US 12,151,282 B2
Effective leaching of alumina-based casting cores
Gary B. Merrill, Orlando, FL (US); Stefan Schell, Erlangen (DE); and Douglas Bingaman, Orlando, FL (US)
Assigned to SIEMENS ENERGY GLOBAL GMBH & CO. KG, Munich (DE)
Appl. No. 17/770,418
Filed by Siemens Energy Global GmbH & Co. KG, Munich (DE)
PCT Filed Oct. 31, 2019, PCT No. PCT/US2019/059112
§ 371(c)(1), (2) Date Apr. 20, 2022,
PCT Pub. No. WO2021/086373, PCT Pub. Date May 6, 2021.
Prior Publication US 2022/0388056 A1, Dec. 8, 2022
Int. Cl.
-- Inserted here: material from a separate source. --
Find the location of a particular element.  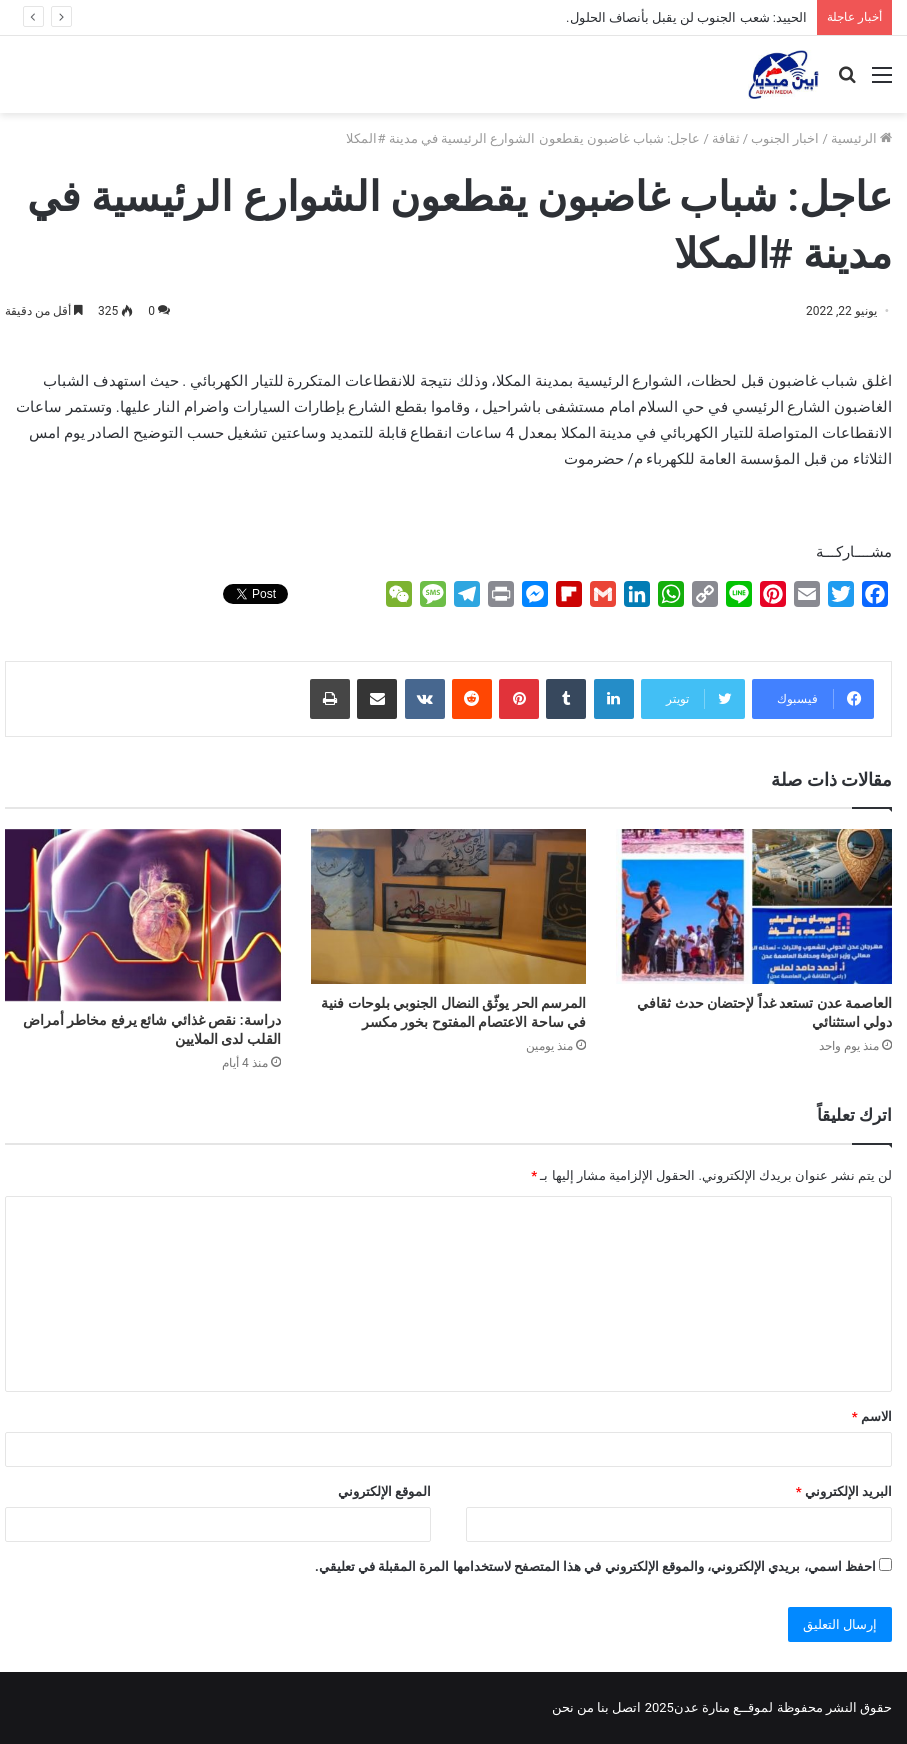

[العاصمة عدن تستعد غداً لإحتضان حدث ثقافي دولي استثنائي] is located at coordinates (754, 906). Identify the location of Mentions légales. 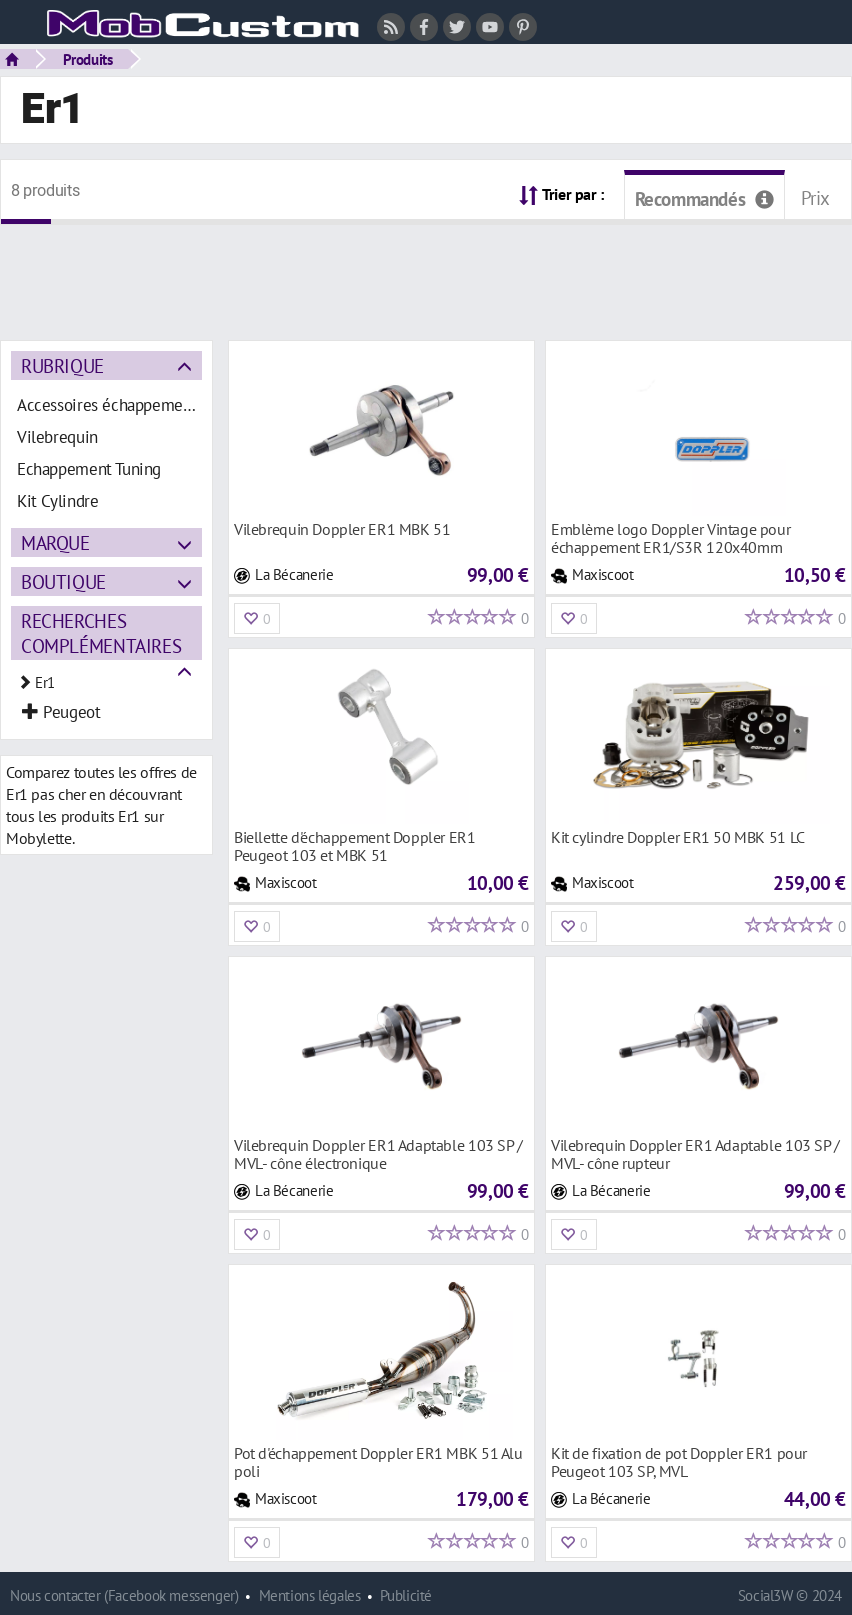
(310, 1595).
B22C 9/10 (2006.01); B22D 27/04 (2006.01); B22D 29/00 (2006.01); B33Y 10/00 (2015.01); B33Y 70/00 (2020.01); B33Y 80/00 (2015.01); C04B 35/10 (2006.01); C04B 41/53 (2006.01); C04B 41/91 (2006.01)
CPC B22C 9/10 (2013.01) [B22D 27/045 (2013.01); B22D 29/002 (2013.01); B33Y 10/00 (2014.12); B33Y 70/00 (2014.12); B33Y 80/00 (2014.12); C04B 35/10 (2013.01); C04B 41/5353 (2013.01); C04B 41/91 (2013.01); C04B 2235/3217 (2013.01)] 11 Claims
OG exemplary drawing
 
1. A method of casting a directionally solidified gas turbine engine component having an internal cooling passage, the method including
using a 3D printing process to form an alumina-based core having an outside surface shape defining a shape of the cooling passage,
directionally solidifying molten metal around the core in a mold to form the component, and
using a leaching process to remove the core from the component to reveal the internal cooling passage,
the method characterized by:
forming the core by printing successive layers of alumina-based material to include a subsurface internal channel, with a shape of the subsurface internal channel being defined by a carrier material within the subsurface internal channel, with the step of forming comprising:
printing a first layer of alumina-based material to form a hollow shell partially defining the outside surface shape and surrounding an inner region partially defining the subsurface internal channel,
printing the carrier material in the inner region, the carrier material in the inner region positioned to at least partially support a second layer of alumina-based material printed over the first layer of alumina-based material to further partially define the outside surface shape, and
allowing the carrier material to remain in the inner region during the step of directionally solidifying molten metal around the core, and
introducing leachate into the subsurface internal channel during the leaching process after removal of the carrier material.
 
5. A method of casting a metal component, the method comprising:
forming a ceramic core by depositing successive layers of material to include a hollow subsurface interior channel, with a shape of the hollow subsurface interior channel being defined by a carrier material within the hollow subsurface interior channel;
casting the metal component around the ceramic core and allowing the carrier material to remain in the hollow subsurface inner channel during a step of directionally solidifying molten metal around the ceramic core; and
removing the ceramic core from the cast metal component using a leaching process wherein a leachate is introduced into the hollow subsurface interior channel after removal of the carrier material.